Noticing current and past trends, prior to the Thanksgiving Holiday on November 24, 2021, Council Member Dinowitz wrote a letter to Chancellor Meisha Ross Porter, pressing the DOE for clarity regarding what preparations were being made in anticipation of a possible surge, while reiterating his call from the October Education Committee hearing for increased COVID-19 testing. His letter received no response. He then wrote a follow-up letter along with Council Member Levine, Chair of the Health Committee, and Council Member Treyger, Chair of the Education Committee, which was addressed to Chancellor Porter and Commissioner Dr. David Chokshi on December 7, 2021. To this date, Council Member Dinowitz has followed-up numerous times only to be met with silence. 

“Almost two years into the pandemic, there is no excuse not to be prepared when we’re introduced with new variants,” Council Member Dinowitz said. “We’ve witnessed the toll this takes on our students and our families. While classes are about to end before the holidays, we can’t afford any more disruptions to schooling next year. We’ve been through this before, and we know a surge is coming after the holidays. This requires a bold approach to lay the groundwork for an effective and immediate response. Our testing capacity must include all members of the school community, and vaccination vans must accommodate anyone who wants to receive their vaccination.” 

“We must immediately strengthen testing protocols to ensure all schools have what they need to operate safely to protect our school communities from COVID transmission. The City Administration needs additional staff for the Situation Room to ensure sufficient capacity and responsibly plan for a remote learning option. My legislation adds transparency around vaccination figures per school as well as the number of returned test consent forms per school to better understand how to best direct and allocate resources. We need to urgently address this public health crisis to protect students, families, and staff in order to save lives and combat the pandemic,” said Council Education Chair Mark Treyger.

​​Council Health Chair Mark Levine said, “With the omicron wave crashing down on NYC, vax and testing are more important than ever, especially in our schools.
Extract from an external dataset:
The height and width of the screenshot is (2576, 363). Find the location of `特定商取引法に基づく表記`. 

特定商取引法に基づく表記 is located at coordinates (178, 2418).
I am pleased to join Chair Treyger and Council Member Dinowitz in their call for expanded and consistently scheduled in-school vaccination options that are accessible to students and families. I am also joining their calls for more frequent testing of both students and staff, whether vaccinated or not vax. Finally, I urge the City to use schools as distribution points for much-needed at-home tests.”
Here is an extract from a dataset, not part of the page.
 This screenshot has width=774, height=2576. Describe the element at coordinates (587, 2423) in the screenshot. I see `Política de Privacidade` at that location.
Michael Mulgrew, President of the United Federation of Teachers said, “We know what we need to do to keep our schools safe. We need a sustained effort to vaccinate more students; we need additional testing of both staff and students; we need additional staff for testing and tracing operations; and we need clear guidelines for when a school needs to go fully remote to stop the spread of the virus. Now we need the out-going and incoming administrations to work together to make this happen.”
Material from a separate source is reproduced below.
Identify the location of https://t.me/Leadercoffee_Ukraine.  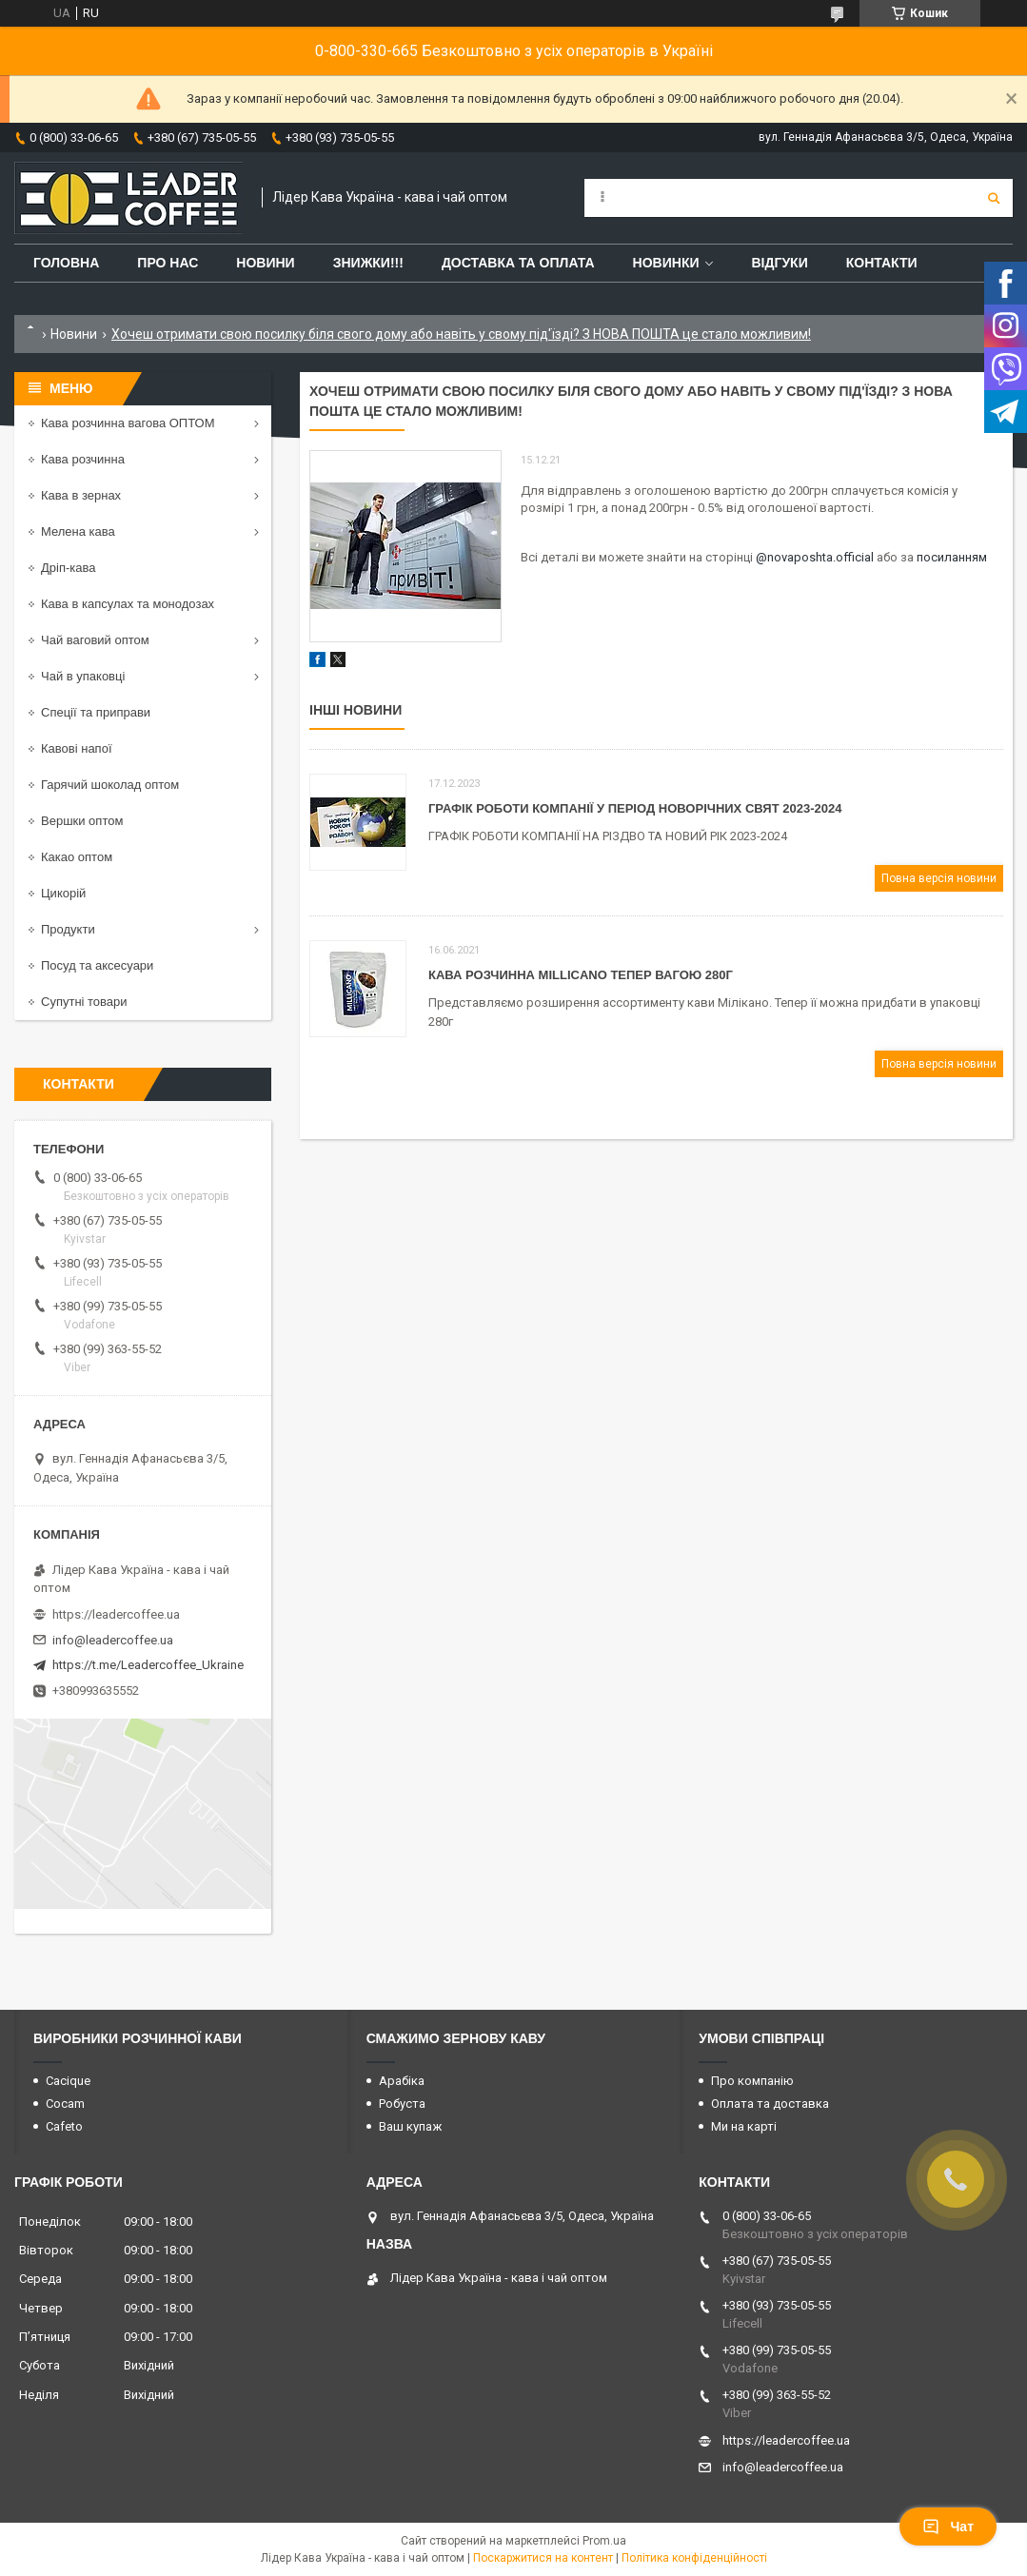
(148, 1665).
“With the Omicron variant on the rise, it’s absolutely crucial that students and teachers are able to receive reliable COVID testing,” said Council Member-Elect Rita Joseph. “Failing to reliably test for COVID is totally unacceptable—a lack of testing needlessly endangers our communities. The DOE and DOHMH must move swiftly to increase testing accessibility and they must communicate any developments with transparency to parents, students, teachers, and administrators.”